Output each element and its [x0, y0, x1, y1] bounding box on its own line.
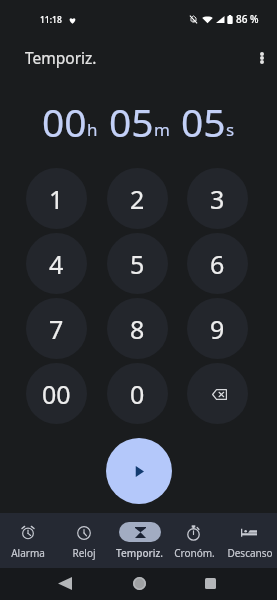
button[interactable]: Home — [126, 568, 152, 600]
other: Delete — [212, 389, 227, 400]
staticText: 8 — [130, 312, 145, 346]
button[interactable]: 8 — [107, 298, 168, 359]
button[interactable]: Delete — [187, 363, 248, 424]
staticText: 9 — [210, 312, 225, 346]
staticText: 11:18 — [40, 14, 62, 26]
button[interactable]: Reloj — [56, 513, 112, 568]
button[interactable]: Recents — [197, 568, 223, 600]
staticText: 05 — [109, 95, 154, 141]
staticText: 3 — [210, 182, 225, 216]
button[interactable]: 3 — [187, 168, 248, 229]
button[interactable]: Cronóm. — [167, 513, 222, 568]
staticText: 05 — [181, 95, 226, 141]
staticText: 00 — [42, 95, 87, 141]
button[interactable]: 9 — [187, 298, 248, 359]
staticText: 00 — [42, 377, 71, 411]
button[interactable]: Temporiz. — [112, 513, 167, 568]
staticText: m — [154, 118, 170, 141]
button[interactable]: 0 — [107, 363, 168, 424]
staticText: h — [87, 118, 98, 141]
button[interactable]: 2 — [107, 168, 168, 229]
staticText: Descanso — [227, 546, 273, 560]
staticText: 86 % — [236, 12, 259, 26]
button[interactable]: Back — [51, 568, 78, 600]
staticText: 0 — [130, 377, 145, 411]
button[interactable]: 6 — [187, 233, 248, 294]
button[interactable]: Alarma — [0, 513, 56, 568]
button[interactable]: More options — [248, 44, 276, 72]
staticText: Alarma — [11, 546, 45, 560]
button[interactable]: Descanso — [222, 513, 277, 568]
staticText: Temporiz. — [116, 546, 163, 560]
staticText: s — [226, 118, 235, 141]
staticText: Temporiz. — [25, 47, 97, 68]
staticText: 5 — [130, 247, 145, 281]
staticText: 1 — [49, 182, 64, 216]
button[interactable]: 1 — [26, 168, 87, 229]
button[interactable]: 7 — [26, 298, 87, 359]
staticText: 4 — [49, 247, 64, 281]
staticText: 6 — [210, 247, 225, 281]
staticText: Cronóm. — [174, 546, 215, 560]
button[interactable]: 4 — [26, 233, 87, 294]
staticText: 2 — [130, 182, 145, 216]
button[interactable]: 5 — [107, 233, 168, 294]
staticText: Reloj — [72, 546, 96, 560]
staticText: 7 — [49, 312, 64, 346]
button[interactable]: Start timer — [106, 438, 172, 504]
button[interactable]: 00 — [26, 363, 87, 424]
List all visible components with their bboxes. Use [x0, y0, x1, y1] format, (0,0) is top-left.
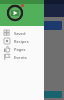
- button[interactable]: [2, 91, 62, 98]
- staticText: Recipes: [14, 39, 29, 44]
- button[interactable]: Profile avatar: [0, 0, 44, 26]
- button[interactable]: Events: [0, 53, 44, 61]
- staticText: Events: [14, 55, 27, 60]
- button[interactable]: Recipes: [0, 37, 44, 45]
- button[interactable]: Pages: [0, 45, 44, 53]
- staticText: Pages: [14, 47, 26, 52]
- button[interactable]: [2, 21, 62, 30]
- button[interactable]: Saved: [0, 29, 44, 37]
- staticText: Saved: [14, 31, 26, 36]
- button[interactable]: Profile avatar: [7, 5, 23, 21]
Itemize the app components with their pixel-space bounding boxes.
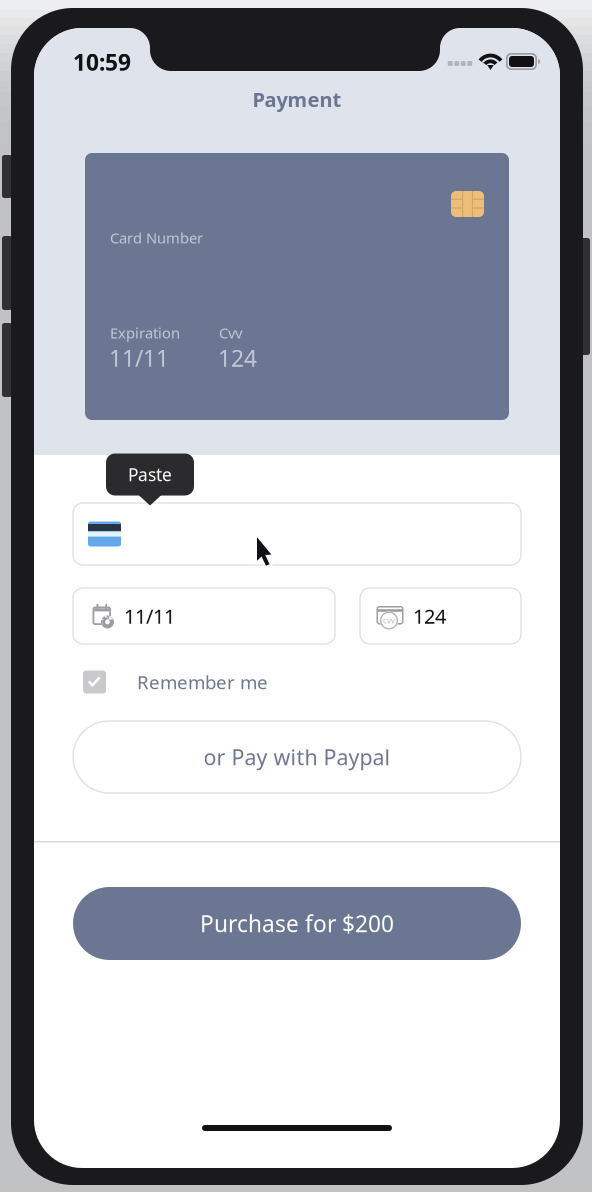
staticText: 11/11 — [124, 603, 175, 629]
staticText: Card Number — [110, 228, 203, 248]
button[interactable] — [73, 503, 521, 565]
staticText: cvv — [383, 615, 395, 626]
staticText: 124 — [413, 603, 446, 629]
staticText: 124 — [218, 343, 257, 373]
button[interactable]: Remember me — [83, 665, 323, 699]
button[interactable]: Purchase for $200 — [73, 887, 521, 960]
staticText: 11/11 — [109, 343, 169, 373]
button[interactable]: 11/11 — [73, 588, 335, 644]
button[interactable]: or Pay with Paypal — [73, 721, 521, 793]
staticText: Purchase for $200 — [200, 908, 394, 938]
staticText: or Pay with Paypal — [204, 743, 390, 771]
staticText: Remember me — [137, 670, 268, 694]
button[interactable]: cvv — [360, 588, 521, 644]
staticText: Expiration — [110, 323, 180, 342]
staticText: Cvv — [219, 323, 242, 342]
staticText: Paste — [128, 463, 172, 486]
button[interactable]: Paste — [106, 448, 194, 501]
staticText: 10:59 — [73, 47, 131, 77]
staticText: Payment — [252, 86, 342, 113]
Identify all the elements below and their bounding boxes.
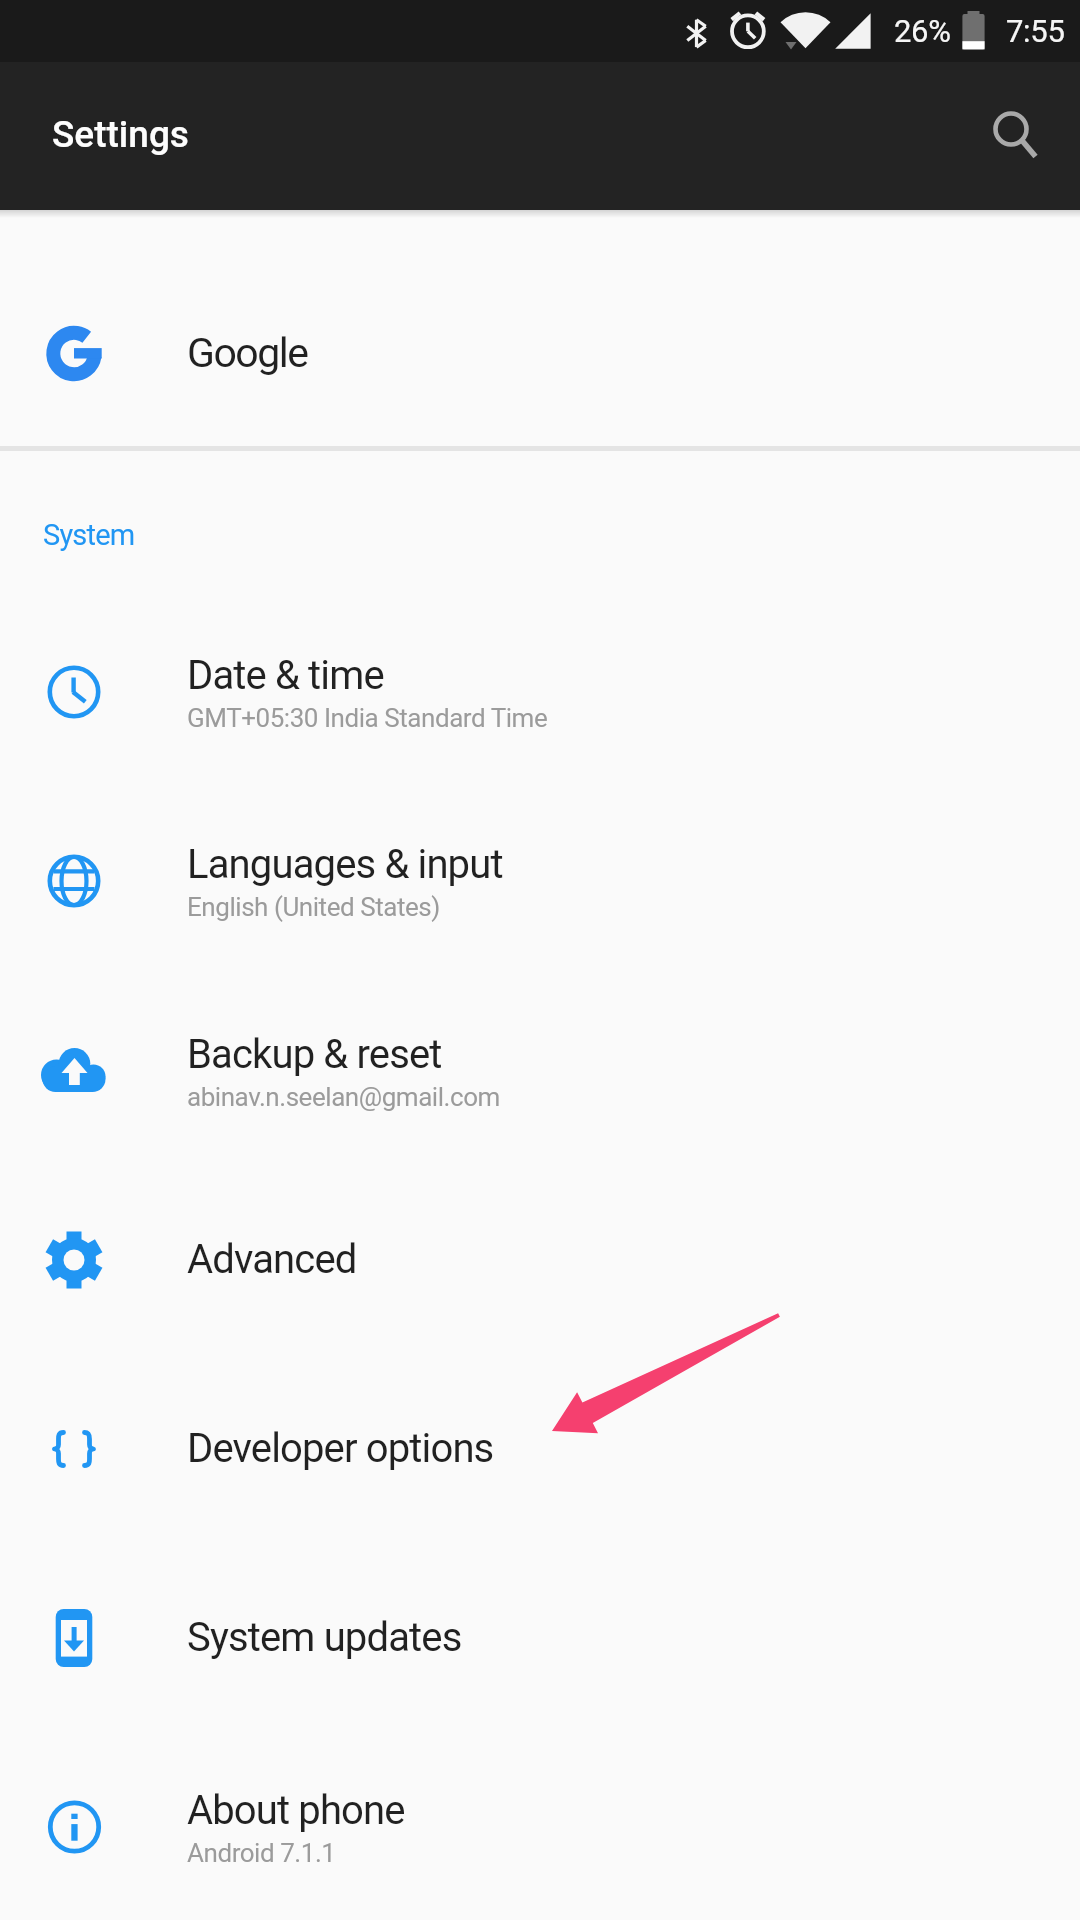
button[interactable]: About phone [0,1732,1080,1920]
button[interactable]: Date & time [0,597,1080,786]
button[interactable]: Developer options [0,1354,1080,1543]
button[interactable] [978,96,1044,162]
button[interactable]: Advanced [0,1165,1080,1354]
button[interactable]: System updates [0,1543,1080,1732]
staticText: Advanced [187,1236,357,1283]
staticText: Developer options [187,1425,494,1472]
staticText: 7:55 [1006,13,1065,49]
staticText: English (United States) [187,892,440,922]
staticText: Languages & input [187,841,503,888]
staticText: About phone [187,1787,405,1834]
button[interactable]: Languages & input [0,786,1080,975]
staticText: System [43,518,135,552]
staticText: GMT+05:30 India Standard Time [187,703,548,733]
staticText: Date & time [187,652,384,699]
staticText: System updates [187,1614,462,1661]
staticText: Android 7.1.1 [187,1838,336,1868]
staticText: Google [187,329,308,377]
button[interactable]: Backup & reset [0,976,1080,1165]
button[interactable]: Google [0,210,1080,446]
staticText: Backup & reset [187,1031,442,1078]
staticText: 26% [894,13,951,49]
staticText: Settings [52,113,189,156]
staticText: abinav.n.seelan@gmail.com [187,1082,500,1112]
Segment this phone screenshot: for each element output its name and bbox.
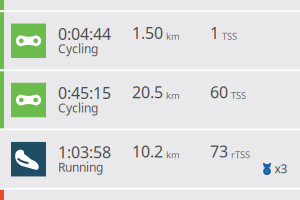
staticText: 60 [210,81,228,103]
staticText: Cycling [58,41,98,57]
staticText: 1 [210,22,219,43]
staticText: rTSS [231,148,250,161]
staticText: km [166,148,180,161]
staticText: x3 [274,161,288,176]
staticText: 1:03:58 [58,142,111,163]
staticText: 20.5 [132,81,163,103]
staticText: TSS [231,89,246,102]
button[interactable]: 1:03:58 [0,131,300,188]
staticText: km [166,89,180,102]
staticText: 0:04:44 [58,23,111,44]
staticText: Running [58,159,103,175]
button[interactable]: 0:45:15 [0,71,300,129]
staticText: TSS [222,30,237,42]
button[interactable]: 0:04:44 [0,12,300,69]
staticText: km [166,30,180,42]
staticText: 0:45:15 [58,82,111,104]
staticText: 73 [210,141,228,162]
staticText: 1.50 [132,22,163,43]
staticText: 10.2 [132,141,163,162]
staticText: Cycling [58,100,98,116]
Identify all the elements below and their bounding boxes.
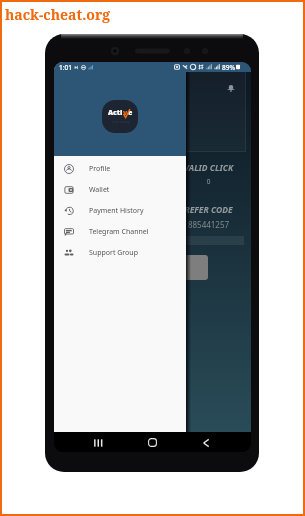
======
## EXERCISE
When a line in the data above contains the string "Paste", copy that line.

## RESULT FOR THIS TASK
staticText: Paste — [128, 463, 172, 486]
button[interactable]: Paste — [106, 448, 194, 501]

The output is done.